Pero es más, a partir de mediados del siglo XX, un mundo globalizado a una escala que era impensable pocos siglos antes, está dando lugar a un proceso de diferenciación social a nivel de países y regiones geográficas, hablando de países “desarrollados” y “subdesarrollados”, o “en vías de desarrollo”; de países del “primer” o del “tercer mundo”, o sencillamente, de países ricos y países pobres. En consecuencia, la violencia ya no se manifiesta del mismo modo: los conflictos armados internos o las guerras entre estados ya no se producen en los países ricos, sino en los pobres. Desde el último tercio del siglo XIX, los países que formaban el núcleo originario del capitalismo moderno (los de Europa occidental más los Estados Unidos) se vieron libres del “fantasma” de la revolución social y de la guerra civil. A partir de entonces, estos fenómenos serían propios de países atrasados o situados en la periferia del mundo desarrollado, como Rusia, China, España o los países latinoamericanos. Después del periodo comprendido entre las dos grandes guerras mundiales (1914-1945), los países desarrollados ya no se hacen la guerra entre sí por el control de territorios, mercados o recursos o para establecer un determinado orden político internacional, sino que la hacen contra los países pobres (que básicamente son antiguos países “atrasados” o “no civilizados” que se liberaron de la tutela colonial a mediados del siglo pasado); ya sea interviniendo directamente contra gobiernos díscolos, o indirectamente dando apoyo a uno de los bandos que protagonizan los conflictos civiles en dichos países.

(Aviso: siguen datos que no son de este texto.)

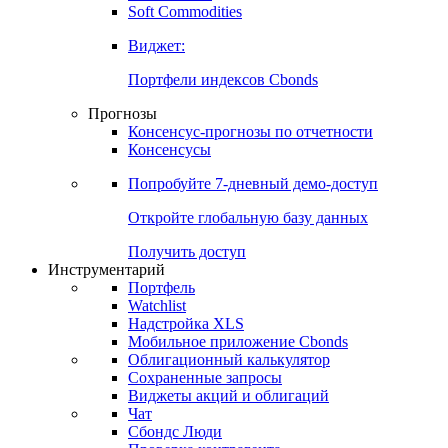
Золото
Нефть
Бензин
Commodities
Soft Commodities
Виджет:
Портфели индексов Cbonds
Прогнозы
Консенсус-прогнозы по отчетности
Консенсусы
Попробуйте
7-дневный
демо-доступ
Откройте глобальную базу данных
Получить доступ
Инструментарий
Портфель
Watchlist
Надстройка XLS
Мобильное приложение Cbonds
Облигационный калькулятор
Сохраненные запросы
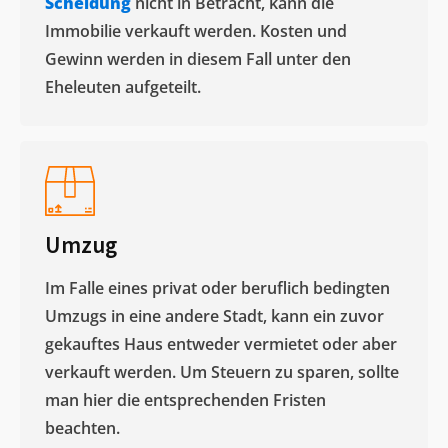
Scheidung
nicht in Betracht, kann die
Immobilie verkauft werden. Kosten und
Gewinn werden in diesem Fall unter den
Eheleuten aufgeteilt.​
Umzug
Im Falle eines privat oder beruflich bedingten
Umzugs in eine andere Stadt, kann ein zuvor
gekauftes Haus entweder vermietet oder aber
verkauft werden. Um Steuern zu sparen, sollte
man hier die entsprechenden Fristen
beachten.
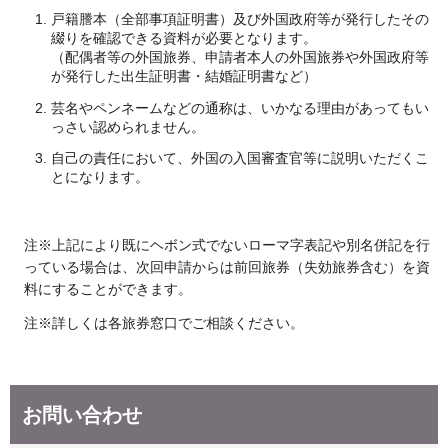
戸籍謄本（全部事項証明書）及び外国政府等が発行したその
綴りを確認できる資料が必要となります。
（配偶者等の外国旅券、申請者本人の外国旅券や外国政府等
が発行した出生証明書・結婚証明書など）
芸名やペンネームなどの通称は、いかなる理由があってもい
っさい認められません。
自己の責任において、外国の入国審査官等に説明いただくこ
とになります。
注※上記により既にヘボン式でないローマ字表記や別名併記を行
っている場合は、次回申請からは前回旅券（失効旅券含む）を資
料にすることができます。
注※詳しくは各旅券窓口でご相談ください。
お問い合わせ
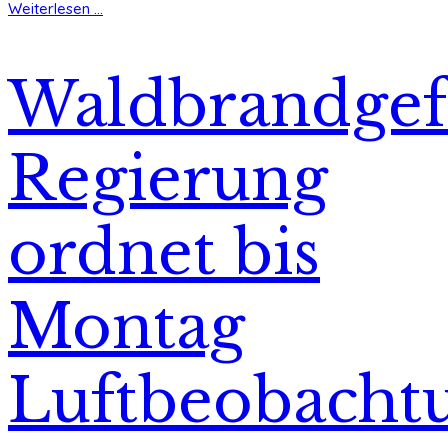
Weiterlesen ...
Waldbrandgef
Regierung
ordnet bis
Montag
Luftbeobacht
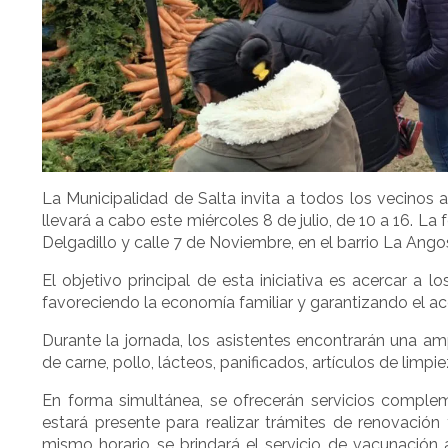
La Municipalidad de Salta invita a todos los vecinos a
llevará a cabo este miércoles 8 de julio, de 10 a 16. La
Delgadillo y calle 7 de Noviembre, en el barrio La Ango
El objetivo principal de esta iniciativa es acercar a
favoreciendo la economía familiar y garantizando el ac
Durante la jornada, los asistentes encontrarán una am
de carne, pollo, lácteos, panificados, artículos de limpie
En forma simultánea, se ofrecerán servicios compleme
estará presente para realizar trámites de renovación 
mismo horario se brindará el servicio de vacunación 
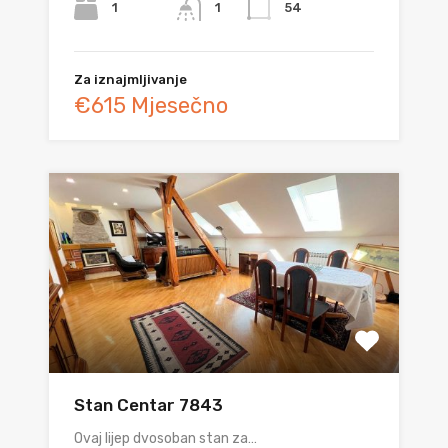
1
54
1
Za iznajmljivanje
€615 Mjesečno
Stan Centar 7843
Ovaj lijep dvosoban stan za…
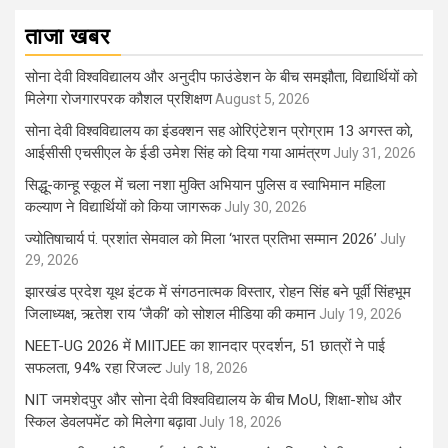
ताजा खबर
सोना देवी विश्वविद्यालय और अनुदीप फाउंडेशन के बीच समझौता, विद्यार्थियों को
मिलेगा रोजगारपरक कौशल प्रशिक्षण
August 5, 2026
सोना देवी विश्वविद्यालय का इंडक्शन सह ओरिएंटेशन प्रोग्राम 13 अगस्त को,
आईसीसी एचसीएल के ईडी उमेश सिंह को दिया गया आमंत्रण
July 31, 2026
सिद्धू-कान्हू स्कूल में चला नशा मुक्ति अभियान पुलिस व स्वाभिमान महिला
कल्याण ने विद्यार्थियों को किया जागरूक
July 30, 2026
ज्योतिषाचार्य पं. प्रशांत सेमवाल को मिला ‘भारत प्रतिभा सम्मान 2026’
July
29, 2026
झारखंड प्रदेश यूथ इंटक में संगठनात्मक विस्तार, रोहन सिंह बने पूर्वी सिंहभूम
जिलाध्यक्ष, ऋतेश राय ‘जैकी’ को सोशल मीडिया की कमान
July 19, 2026
NEET-UG 2026 में MIITJEE का शानदार प्रदर्शन, 51 छात्रों ने पाई
सफलता, 94% रहा रिजल्ट
July 18, 2026
NIT जमशेदपुर और सोना देवी विश्वविद्यालय के बीच MoU, शिक्षा-शोध और
स्किल डेवलपमेंट को मिलेगा बढ़ावा
July 18, 2026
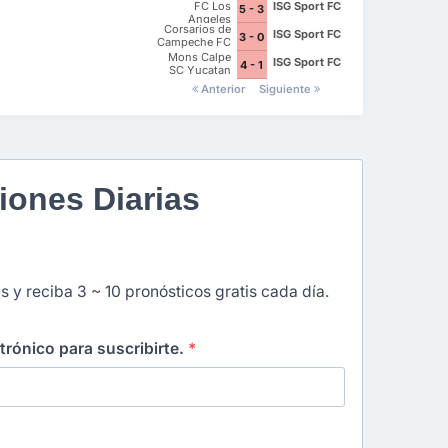
FC Los
ISG Sport FC
5 - 3
Angeles
Corsarios de
ISG Sport FC
3 - 0
Campeche FC
Mons Calpe
ISG Sport FC
4 - 1
SC Yucatan
Anterior
Siguiente
iones Diarias
s y reciba 3 ~ 10 pronósticos gratis cada día.
ctrónico para suscribirte.
*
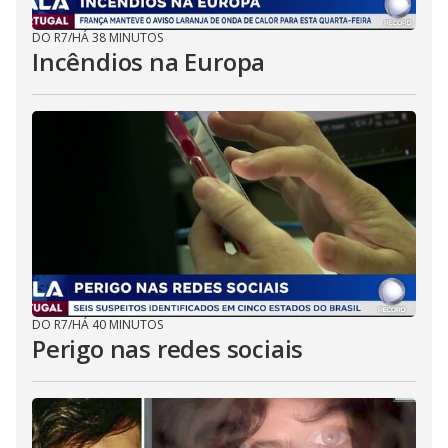
DO R7
/
HÁ 38 MINUTOS
Incêndios na Europa
DO R7
/
HÁ 40 MINUTOS
Perigo nas redes sociais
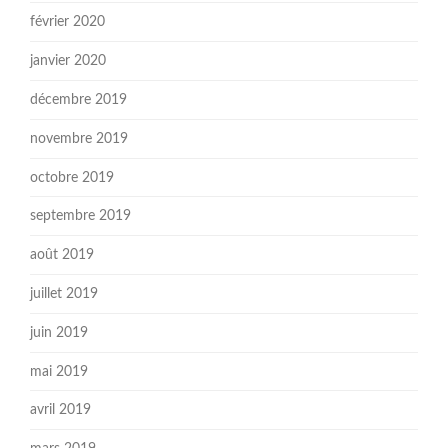
février 2020
janvier 2020
décembre 2019
novembre 2019
octobre 2019
septembre 2019
août 2019
juillet 2019
juin 2019
mai 2019
avril 2019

Paralelamente, dado que la violencia en sus formas más extremas se ha ido desplazando hacia el tercer mundo, el imaginario social ha ido cambiando la fisonomía de los actores que intervienen en ella. Las masas proletarias y campesinas, ignorantes y fanatizadas, movilizadas por los sans-ulottes, los enrages, los comunnards o la patulea y dirigidas por agitadores demagogos radicales, comunistas, anarquistas o de otras doctrinas que buscaban la “disolución social”, han sido sustituidas por las masas del tercer mundo, igualmente ignorantes y fanatizadas (aunque con un tono de piel más oscuro), y las poblaciones migrantes (en las que se infiltran las redes de la crimen organizado y el terrorismo internacional); todas ellas manipuladas por líderes fundamentalistas, nacionalistas, populistas, dictadores o señores de la guerra cuyo fin no es otro que el de destruir la gran obra de la “Civilización”.
Darius Pallarès Barberà. Barcelona.
Colaborador, El Inconformista Digital.